When I have to consult the list above, my favorite outcome is “the specification says X, therefore the only option is X”.

Specifications are a complete joy when they resolve a problem. We’re doing our best to respect adjacent developers by being specification-first with SMIRNOFF. It’s tempting at first glance to say that we should immediately write specifications for every facet of the project (and clever developers like Simon Boothroyd kinda do this by using packages like Pydantic), however it is very difficult to write a useful, stable spec before you try out solutions to a problem. I’m still coming to appreciate the years of careful work that the OpenFF PIs did to craft the SMIRNOFF spec, not to mention the decades of progress in the simulation and cheminformatics communities that laid its foundation. My one regret might be that SMIRNOFF is currently defined directly as XML, whereas I think it may be better to define it as a more generic schema that could be represented in a variety of on-disk serialization formats.

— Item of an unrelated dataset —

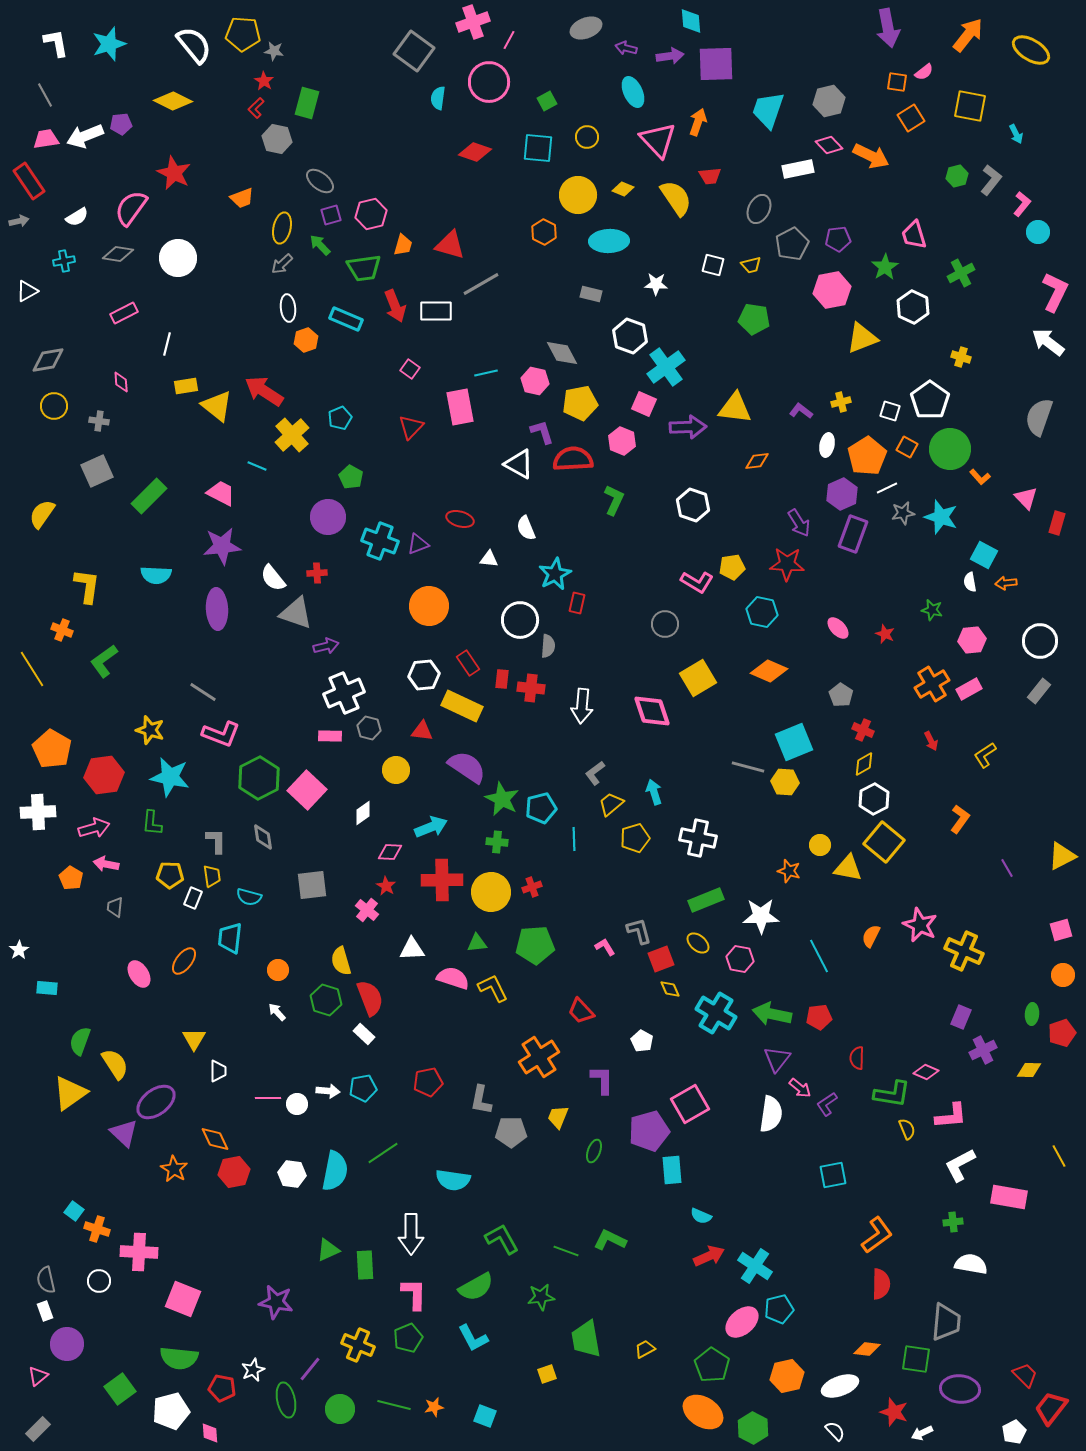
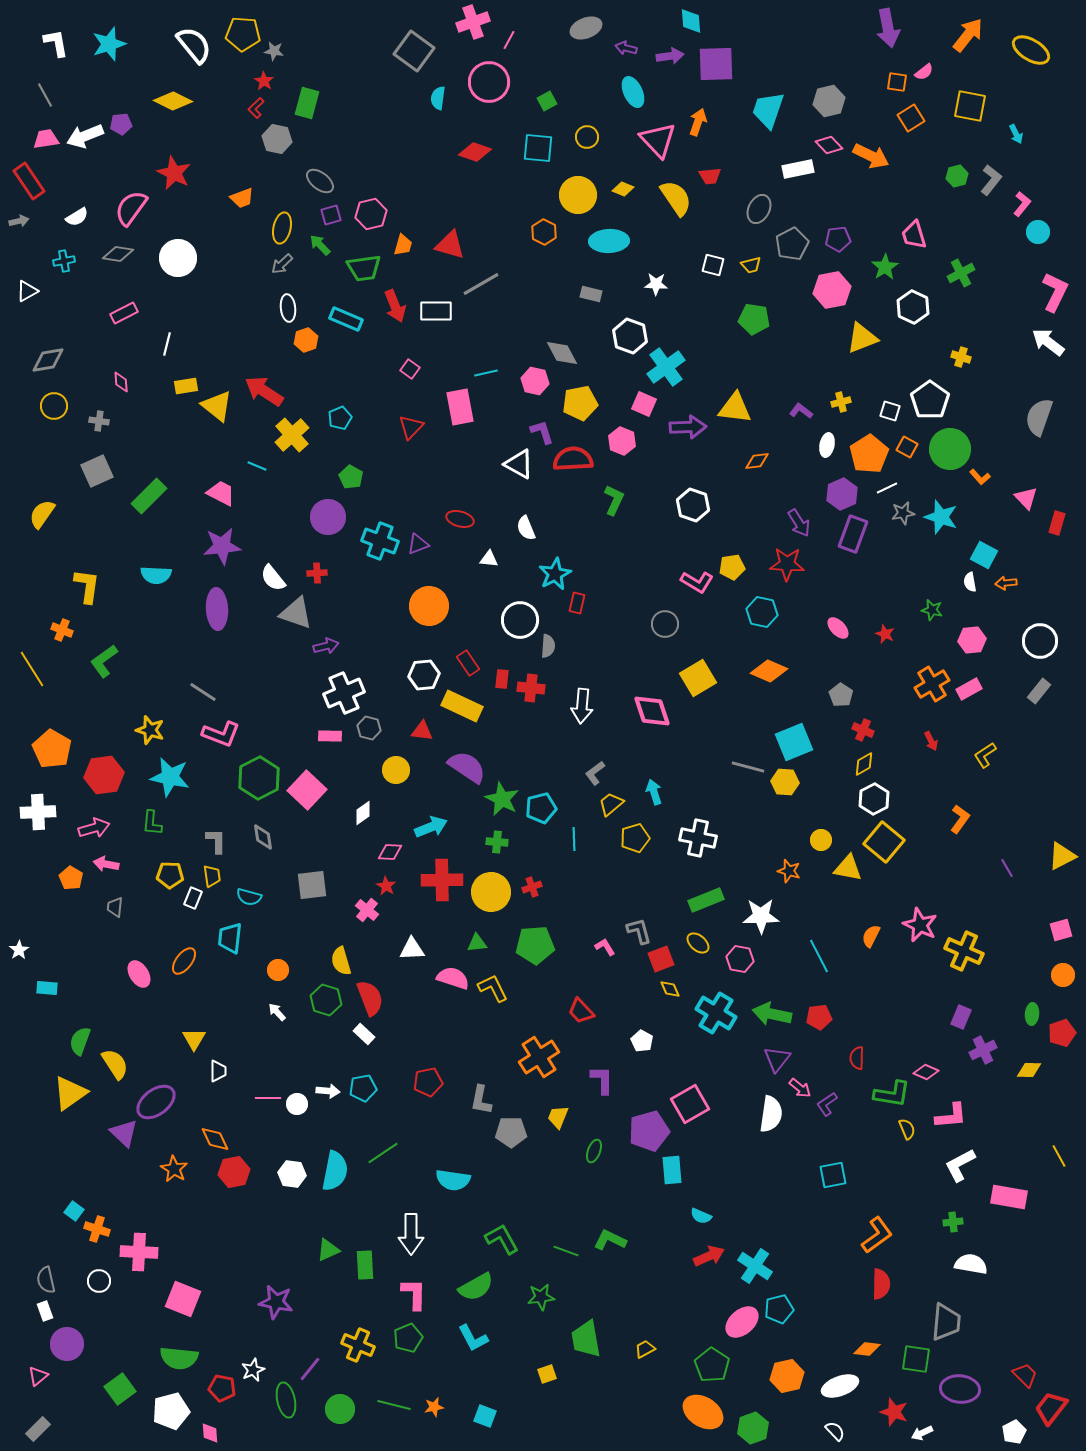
orange pentagon at (867, 456): moved 2 px right, 2 px up
yellow circle at (820, 845): moved 1 px right, 5 px up
green hexagon at (753, 1428): rotated 12 degrees clockwise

We’ve already found a few places where SMIRNOFF is underdefined or needs clarification, so we’re putting together a body of people to guide further development of the SMIRNOFF specification. Holding a specification together in a way that keeps it relevant and documented, but doesn’t restrict exploration or have its version numbers spinning like a slot machine will be a difficult task. I know of some technical tricks for handling scaling – in several areas of the codebase, we can keep our personnel-time requirements from scaling with the number of user requests by exposing a “plugin interface”, so that users can customize the behavior of our tools without needing to change our codebase. However, there isn’t a clear analogy to a plugin interface when we’re talking about the human-intensive process of maintaining a specification. So, if the SMIRNOFF spec userbase grows, so too will the workload of tracking exploratory variants and handling requests for modification/extension. But, as the saying goes, “that would be a good problem to have”.

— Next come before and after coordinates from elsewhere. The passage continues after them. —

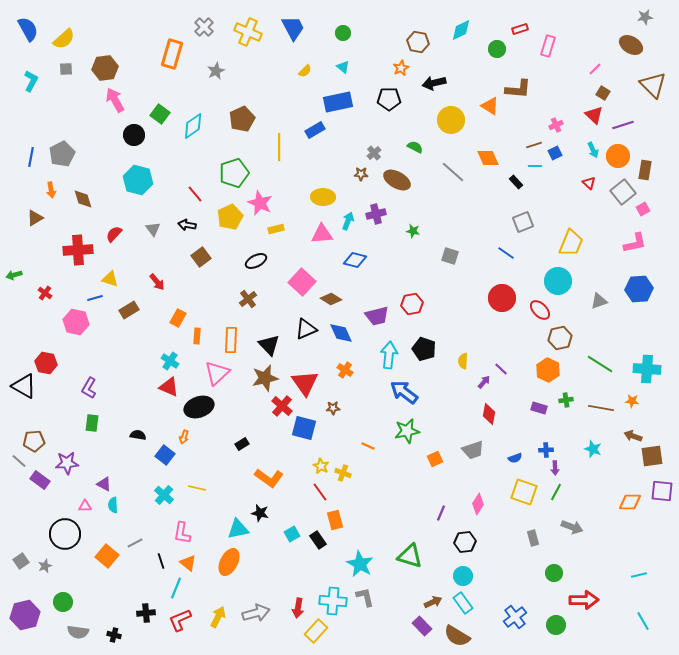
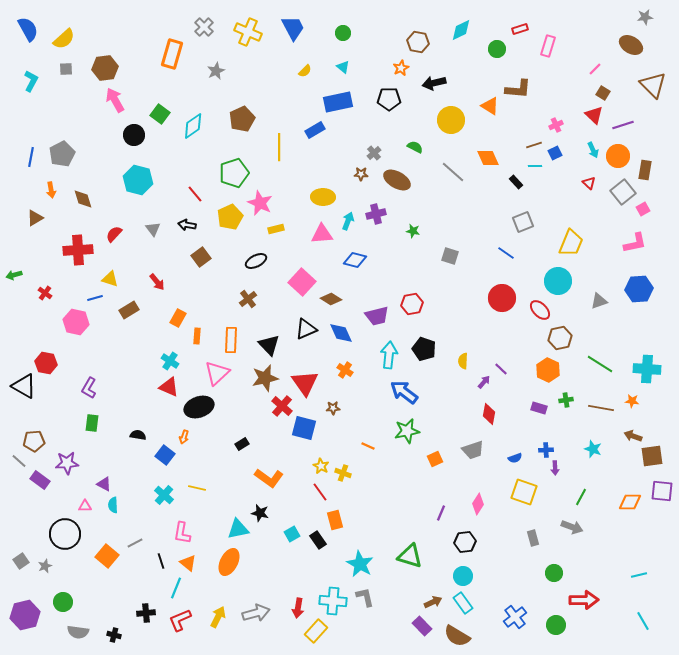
green line at (556, 492): moved 25 px right, 5 px down
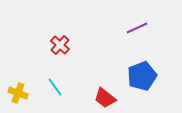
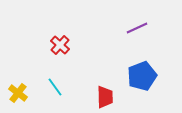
yellow cross: rotated 18 degrees clockwise
red trapezoid: moved 1 px up; rotated 130 degrees counterclockwise
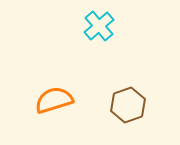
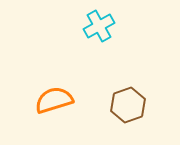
cyan cross: rotated 12 degrees clockwise
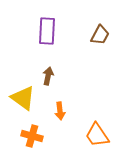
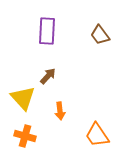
brown trapezoid: rotated 115 degrees clockwise
brown arrow: rotated 30 degrees clockwise
yellow triangle: rotated 12 degrees clockwise
orange cross: moved 7 px left
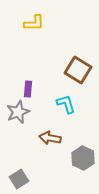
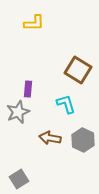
gray hexagon: moved 18 px up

Right now computational chemistry has some broadly-adopted specifications, but it also has cases like the PDB format, where the pressure to experiment is so strong that it tears the real-world use of the format from its spec. I’ve been on both sides of this – as a grad student I wrote code that used the PDB format outside its spec, and now as a developer I get another grey hair every time I see such non-spec PDB files in the wild. I don’t know what actual engineers are trained to do in this situation, but I’m hopeful that we can craft OpenFF software and the SMIRNOFF spec to have a positive impact in this regard. I’m deeply appreciative to the people engaging in specification-defining efforts like MMCIF/PDBx, and I hope that we can shape the OpenFF toolkit in a way that helps strong specifications gain ground in our field.

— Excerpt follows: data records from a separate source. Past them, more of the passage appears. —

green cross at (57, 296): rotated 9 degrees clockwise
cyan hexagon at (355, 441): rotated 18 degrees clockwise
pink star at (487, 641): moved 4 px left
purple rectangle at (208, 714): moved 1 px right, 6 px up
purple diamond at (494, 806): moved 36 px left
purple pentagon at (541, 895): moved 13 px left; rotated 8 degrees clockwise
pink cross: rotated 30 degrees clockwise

What is the specification for a program?

Something about this conceptual framework has been bothering me all this time, though. How do we get between well-specified objects? What is the specification for a program? For example, when the OpenFF Toolkit reads a SDF file and SMIRNOFF force field, and produces an OpenMM System, what is that process between meeting the input and output specifications, and can that process be specified?

This isn’t just an abstract concern. We don’t want to require that everyone who wants to use our force fields must ALSO use our code. Decoupling this is the whole point of publishing a specification! So we should also have clear instructions on how to validate an implementation of the SMIRNOFF molecule parameterization process.

After a lot of thought about the question, the current best answer I can provide is the specification for the process is our test cases. This is far from a perfect answer, but it’s a useful heuristic. There may be a more theoretical-computer-science-formal-proof way of expressing this that I don’t know about, but I’m tempted to say “anything that passes our test cases is equal to- or greater than- the OpenFF Toolkit”. Of course, this is a nonrigorous statement: Someone could use a fuzzer to create an executable of random 0s and 1s that happens to pass our test cases. But outside of thought experiments, it’s a practical definition.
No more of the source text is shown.